(Transcribed page contents)
——

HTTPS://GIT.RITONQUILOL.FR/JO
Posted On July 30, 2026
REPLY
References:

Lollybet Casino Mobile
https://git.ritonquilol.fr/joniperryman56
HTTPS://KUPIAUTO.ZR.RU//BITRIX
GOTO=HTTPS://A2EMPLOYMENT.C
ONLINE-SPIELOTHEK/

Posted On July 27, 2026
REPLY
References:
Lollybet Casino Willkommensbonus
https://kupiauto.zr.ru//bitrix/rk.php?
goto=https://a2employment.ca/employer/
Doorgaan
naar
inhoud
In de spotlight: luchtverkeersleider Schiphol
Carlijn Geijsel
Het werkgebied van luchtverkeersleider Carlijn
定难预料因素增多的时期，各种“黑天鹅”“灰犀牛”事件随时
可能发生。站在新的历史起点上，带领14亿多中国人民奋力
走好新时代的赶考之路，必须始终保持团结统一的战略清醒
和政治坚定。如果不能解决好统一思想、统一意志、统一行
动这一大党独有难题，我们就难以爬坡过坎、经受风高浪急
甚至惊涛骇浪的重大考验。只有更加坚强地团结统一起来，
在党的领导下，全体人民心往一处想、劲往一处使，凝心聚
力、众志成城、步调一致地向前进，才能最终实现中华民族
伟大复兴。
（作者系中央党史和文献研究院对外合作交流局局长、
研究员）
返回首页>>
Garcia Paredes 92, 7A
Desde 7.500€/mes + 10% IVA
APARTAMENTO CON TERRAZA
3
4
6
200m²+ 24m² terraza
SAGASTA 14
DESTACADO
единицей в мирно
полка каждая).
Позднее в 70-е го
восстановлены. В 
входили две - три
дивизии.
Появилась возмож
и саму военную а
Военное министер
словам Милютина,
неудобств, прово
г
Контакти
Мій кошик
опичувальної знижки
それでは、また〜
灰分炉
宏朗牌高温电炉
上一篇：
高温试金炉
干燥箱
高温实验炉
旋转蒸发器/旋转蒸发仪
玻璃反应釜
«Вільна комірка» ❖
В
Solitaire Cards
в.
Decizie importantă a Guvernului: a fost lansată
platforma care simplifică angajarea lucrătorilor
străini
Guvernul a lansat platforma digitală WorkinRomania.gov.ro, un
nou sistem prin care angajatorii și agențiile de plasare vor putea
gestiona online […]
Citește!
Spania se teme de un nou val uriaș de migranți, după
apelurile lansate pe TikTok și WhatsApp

——

_AIM OF THE TASK_
Starting at the line that contains "旋转蒸发器/旋转蒸发仪", restate word for word every line through the last one in the records above. Return nothing else.

_RESPONSE TO THE EXERCISE_
旋转蒸发器/旋转蒸发仪
玻璃反应釜
«Вільна комірка» ❖
В
Solitaire Cards
в.
Decizie importantă a Guvernului: a fost lansată
platforma care simplifică angajarea lucrătorilor
străini
Guvernul a lansat platforma digitală WorkinRomania.gov.ro, un
nou sistem prin care angajatorii și agențiile de plasare vor putea
gestiona online […]
Citește!
Spania se teme de un nou val uriaș de migranți, după
apelurile lansate pe TikTok și WhatsApp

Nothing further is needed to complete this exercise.